— Directions —
Give back exactly the lines starting at the one with "Russie pour l'Ossétie du Sud" and ending at the last line of the data below. Pictures are not part of the copy.

— Input data —
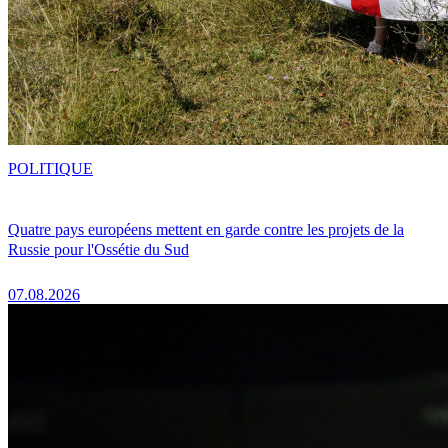
POLITIQUE
Quatre pays européens mettent en garde contre les projets de la
Russie pour l'Ossétie du Sud
07.08.2026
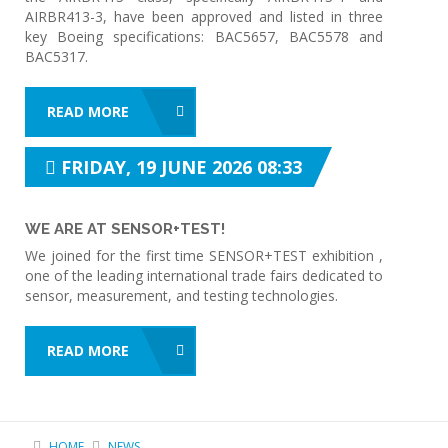
AIRBR413-3, have been approved and listed in three
key Boeing specifications: BAC5657, BAC5578 and
BAC5317.
READ MORE
FRIDAY, 19 JUNE 2026 08:33
WE ARE AT SENSOR+TEST!
We joined for the first time SENSOR+TEST exhibition ,
one of the leading international trade fairs dedicated to
sensor, measurement, and testing technologies.
READ MORE
HOME
NEWS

— Task result —
Russie pour l'Ossétie du Sud
07.08.2026
AIRBR413-3, have been approved and listed in three
key Boeing specifications: BAC5657, BAC5578 and
BAC5317.
READ MORE
FRIDAY, 19 JUNE 2026 08:33
WE ARE AT SENSOR+TEST!
We joined for the first time SENSOR+TEST exhibition ,
one of the leading international trade fairs dedicated to
sensor, measurement, and testing technologies.
READ MORE
HOME
NEWS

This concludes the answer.